Drill architectural judgment for a modular monolith + multi-tenant SaaS: when not to split into microservices, when tenant isolation must become structural, and when search / reporting / notifications should leave the main request path.

After reading you should be able toHow this case trains it
Explain why a 20-person-team SaaS should not start with microservicesEstimate team size, tenant count, QPS, and complexity budget
Explain the trade-off between three multi-tenant isolation modelsCompare shared tables, schema per tenant, and database per tenant
Put permissions, timelines, and notifications into the architecture, not patchesUse RBAC, ticket events, Outbox, and async notifications
Recognize when an ordinary CRUD system should evolveTrigger upgrades with slow search, reporting load, and failed notifications

Important reminder: this is a teaching case, not any SaaS product's internal blueprint. The numbers are for order-of-magnitude reasoning. The goal is judgment, not a single correct answer.


Opening: why an ordinary ticketing system deserves a chapter

Because most teams do not spend their days building ticket-rush systems, payment ledgers, or ride-hailing platforms. They build ordinary SaaS back offices.

PatchDesk is a lightweight ticketing system for teams of 20 people or fewer. Customers submit issues; team members assign owners, comment, change status, send email notifications, and view simple reports.

At first glance, it is ordinary:

  • tenant signup;
  • member management;
  • ticket CRUD;
  • comments and attachments;
  • email notifications;
  • basic search and reports.

But ordinary does not mean architecture-free. The hard part is not "how to write a create-ticket endpoint." The hard part is:

When one system serves many companies, how do you make each company see only its own data, let each role do only what it should, and avoid taking on distributed complexity before the pressure justifies it?

This chapter is the opposite of StarArena: StarArena says "pressure is too high; complexity is forced." PatchDesk says "pressure is not high yet; do not add complexity before the signal."


Mini glossary before reading

This chapter repeats a few terms.

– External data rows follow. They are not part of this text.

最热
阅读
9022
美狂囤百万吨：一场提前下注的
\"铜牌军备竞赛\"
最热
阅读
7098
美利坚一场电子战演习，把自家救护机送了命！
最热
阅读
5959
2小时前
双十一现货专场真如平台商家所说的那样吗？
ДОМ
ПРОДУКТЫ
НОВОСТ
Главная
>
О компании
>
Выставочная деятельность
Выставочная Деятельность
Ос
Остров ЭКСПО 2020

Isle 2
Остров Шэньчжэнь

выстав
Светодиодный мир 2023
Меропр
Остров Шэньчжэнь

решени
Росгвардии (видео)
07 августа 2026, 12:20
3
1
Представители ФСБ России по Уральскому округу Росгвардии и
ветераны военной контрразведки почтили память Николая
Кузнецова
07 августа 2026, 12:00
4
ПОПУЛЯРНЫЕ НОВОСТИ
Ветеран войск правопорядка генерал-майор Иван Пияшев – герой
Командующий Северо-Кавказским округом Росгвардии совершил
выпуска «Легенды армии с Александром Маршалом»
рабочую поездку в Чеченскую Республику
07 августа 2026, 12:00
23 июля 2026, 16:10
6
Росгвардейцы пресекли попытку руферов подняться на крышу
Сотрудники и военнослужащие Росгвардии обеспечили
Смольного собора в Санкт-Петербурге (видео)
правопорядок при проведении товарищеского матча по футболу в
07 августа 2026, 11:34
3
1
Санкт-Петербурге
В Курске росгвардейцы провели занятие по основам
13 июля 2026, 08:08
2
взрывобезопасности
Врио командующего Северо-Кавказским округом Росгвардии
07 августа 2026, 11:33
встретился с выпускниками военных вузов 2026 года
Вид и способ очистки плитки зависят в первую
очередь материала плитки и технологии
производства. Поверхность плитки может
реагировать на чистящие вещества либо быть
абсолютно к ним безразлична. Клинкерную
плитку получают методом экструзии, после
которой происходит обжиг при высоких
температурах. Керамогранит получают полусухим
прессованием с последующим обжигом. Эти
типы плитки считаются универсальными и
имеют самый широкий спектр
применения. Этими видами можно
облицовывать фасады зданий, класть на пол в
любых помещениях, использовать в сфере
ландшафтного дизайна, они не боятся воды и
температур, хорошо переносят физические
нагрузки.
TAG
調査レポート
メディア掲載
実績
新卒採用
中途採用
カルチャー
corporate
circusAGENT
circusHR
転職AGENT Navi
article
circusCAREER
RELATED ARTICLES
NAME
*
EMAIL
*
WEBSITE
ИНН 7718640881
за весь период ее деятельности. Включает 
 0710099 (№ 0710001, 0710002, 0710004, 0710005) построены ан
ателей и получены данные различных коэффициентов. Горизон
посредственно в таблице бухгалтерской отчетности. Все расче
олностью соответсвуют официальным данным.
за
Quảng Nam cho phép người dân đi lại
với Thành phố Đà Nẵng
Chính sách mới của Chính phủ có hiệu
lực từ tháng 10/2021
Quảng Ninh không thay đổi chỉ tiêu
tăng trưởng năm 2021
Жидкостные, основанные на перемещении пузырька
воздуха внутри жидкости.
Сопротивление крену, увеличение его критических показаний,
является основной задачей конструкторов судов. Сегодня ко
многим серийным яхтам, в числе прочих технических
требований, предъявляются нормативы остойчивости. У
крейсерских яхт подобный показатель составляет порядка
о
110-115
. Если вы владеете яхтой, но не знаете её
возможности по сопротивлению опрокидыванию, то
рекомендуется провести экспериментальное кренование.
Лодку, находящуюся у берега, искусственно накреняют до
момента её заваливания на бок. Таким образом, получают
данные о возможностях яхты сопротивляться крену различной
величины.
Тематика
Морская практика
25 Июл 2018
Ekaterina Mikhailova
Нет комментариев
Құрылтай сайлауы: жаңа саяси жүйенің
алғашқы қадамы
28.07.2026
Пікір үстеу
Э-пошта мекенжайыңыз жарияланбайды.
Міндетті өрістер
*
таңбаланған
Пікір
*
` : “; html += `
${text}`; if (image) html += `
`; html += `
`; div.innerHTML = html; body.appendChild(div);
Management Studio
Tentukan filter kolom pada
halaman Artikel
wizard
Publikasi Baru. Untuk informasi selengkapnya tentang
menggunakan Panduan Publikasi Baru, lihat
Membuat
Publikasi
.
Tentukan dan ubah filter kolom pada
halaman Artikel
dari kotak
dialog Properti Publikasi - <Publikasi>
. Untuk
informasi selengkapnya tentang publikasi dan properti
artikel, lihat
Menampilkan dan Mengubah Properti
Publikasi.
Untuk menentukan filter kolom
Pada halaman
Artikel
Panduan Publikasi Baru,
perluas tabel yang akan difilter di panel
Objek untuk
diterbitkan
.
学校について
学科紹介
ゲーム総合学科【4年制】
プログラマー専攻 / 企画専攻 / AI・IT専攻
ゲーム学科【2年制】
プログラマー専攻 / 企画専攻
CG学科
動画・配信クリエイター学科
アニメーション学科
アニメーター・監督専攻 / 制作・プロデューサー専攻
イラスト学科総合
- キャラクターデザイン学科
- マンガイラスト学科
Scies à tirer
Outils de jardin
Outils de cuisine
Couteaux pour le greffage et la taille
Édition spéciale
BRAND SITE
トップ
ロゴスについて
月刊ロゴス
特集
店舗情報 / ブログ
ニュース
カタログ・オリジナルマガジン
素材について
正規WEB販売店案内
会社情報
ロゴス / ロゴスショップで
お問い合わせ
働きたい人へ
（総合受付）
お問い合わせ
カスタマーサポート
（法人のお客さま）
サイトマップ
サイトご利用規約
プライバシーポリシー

Here they are in plain language:

TermPlain-language meaning
CRUDCreate, Read, Update, Delete. Many back-office systems look like CRUD on the surface.
QPSQueries Per Second: requests per second, used here as a rough pressure estimate.
P9595% of requests finish within this time. For example, P95 < 300ms means about 95 out of 100 requests finish under 300 milliseconds.
SaaSSoftware as a Service: one online product sold to many customers.
TenantOne customer organization in SaaS, such as Company A or Company B. Each tenant should see only its own data.
Multi-tenancyOne system serves many tenants at once. The challenge is low cost without data leakage.
RBACRole-Based Access Control. Permissions are based on roles such as admin, agent, or read-only member.
Modular monolithStill one app deployed together, but internally split by business modules, such as tenant, ticket, notification, and reporting.
Audit logRecords who did what and when. It helps with incident investigation and compliance.
Read modelA data view prepared for queries / reports, so heavy reads do not hurt the transactional database.
Async jobWork users should not wait for, such as email sending or report generation, run in the background.
OutboxA table of events waiting to be delivered. When the business write succeeds, the system also writes notification / indexing events into the database, then background workers deliver them.
SLAService Level Agreement: a promised service time, such as responding to a priority ticket within two hours.
tenant_idA field that marks which tenant a row belongs to. Forgetting it can leak data across tenants.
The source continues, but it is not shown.